As teachers, we are encouraged to engage in “best practice” on a daily basis with our students. Our professional development often includes rationale to support new initiatives with “best practice” for students in mind. But, what about employing “best practice” approaches to learning with teachers in professional development? Integrating technology into education is not as simple as implementing a new program or learning strategy. It changes the game entirely.
Teachers often see results of technology integration and are expected to replicate these fabulous learning experiences without enough support for their own learning. Teachers love to know the details of how things work. They are the curators of learning management. In order to do this teachers, like students need a certain amount of context to understand the value of technology integration. Time is of the essence in all classrooms. However, the K-2 classroom presents even more dynamics of urgency for teachers. Large amounts of planning is being spent preparing the environment, and helping students manage behaviors, than in other age groups grades 3-12. When K-2 teachers are asked to implement and integrate technology into their classroom learning lives, they need to see it.
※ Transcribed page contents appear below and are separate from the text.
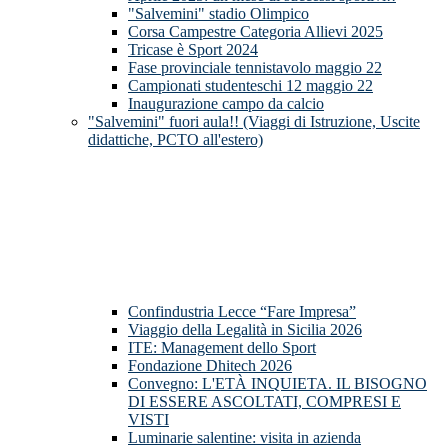
"Salvemini" stadio Olimpico
Corsa Campestre Categoria Allievi 2025
Tricase è Sport 2024
Fase provinciale tennistavolo maggio 22
Campionati studenteschi 12 maggio 22
Inaugurazione campo da calcio
"Salvemini" fuori aula!! (Viaggi di Istruzione, Uscite
didattiche, PCTO all'estero)
Confindustria Lecce “Fare Impresa”
Viaggio della Legalità in Sicilia 2026
ITE: Management dello Sport
Fondazione Dhitech 2026
Convegno: L'ETÀ INQUIETA. IL BISOGNO
DI ESSERE ASCOLTATI, COMPRESI E
VISTI
Luminarie salentine: visita in azienda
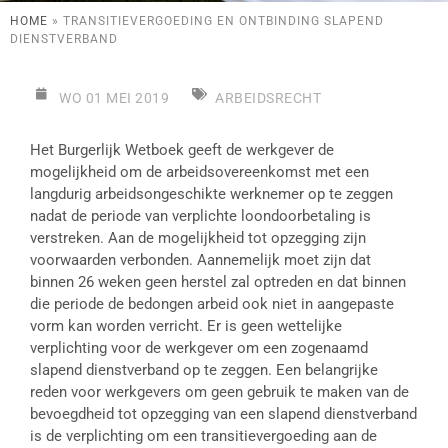
HOME
»
TRANSITIEVERGOEDING EN ONTBINDING SLAPEND
DIENSTVERBAND
WO 01 MEI 2019
ARBEIDSRECHT
Het Burgerlijk Wetboek geeft de werkgever de
mogelijkheid om de arbeidsovereenkomst met een
langdurig arbeidsongeschikte werknemer op te zeggen
nadat de periode van verplichte loondoorbetaling is
verstreken. Aan de mogelijkheid tot opzegging zijn
voorwaarden verbonden. Aannemelijk moet zijn dat
binnen 26 weken geen herstel zal optreden en dat binnen
die periode de bedongen arbeid ook niet in aangepaste
vorm kan worden verricht. Er is geen wettelijke
verplichting voor de werkgever om een zogenaamd
slapend dienstverband op te zeggen. Een belangrijke
reden voor werkgevers om geen gebruik te maken van de
bevoegdheid tot opzegging van een slapend dienstverband
is de verplichting om een transitievergoeding aan de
Teachers appreciate the real classroom examples where the kids are being kids. Teachers also appreciate the candor of others who share their struggles across the journey. It is my hope to make my learning journey more transparent for K-2 teachers so that they will be able to adjust their teaching and learning environments in small ways with big results for engagement, student centered learning.
Greeting Slides for the Low Tech Crowd
Fifteen years ago I would have had strong opinions against using a slides presentation with five and six year olds. It sounds cold. When I am sharing a favorite read with my students, I like to be close to them. They are gathered on the carpet wrapped around me. It is intimate and personal. As soon as teachers see a screen in front of the classroom, it starts to lose the warm elementary feel. The screen often separates the teacher more from the students. It’s important as curators of learning we fight to maintain that gentle and close relationship with our little ones. But, as teachers we have the privilege to enter their digital filled lives and adjust some of their thinking about how to create a conversation including technological tools in learning. Get out your tools and lower that screen so students can see it from the carpet without craning their necks. I started by making a slide to greet my students at the beginning of the day. First it replaced the list of things to do on the board.
Then, I started changing it to fit some calendar objectives. So, in the beginning, yes, it was a thousand dollar pencil. But, you do what you know. Teachers need to be reminded there’s nothing wrong with that. The Morning Message encouraged by the people over at theResponsive Classroom
continues to be a meaningful way to start the day with early readers. Color coding high frequency words and using a “Dear Students” format is how I started the year on chart paper.
This might be a good goal to work for by the end of the school year. Let this one slide evolve for you over time.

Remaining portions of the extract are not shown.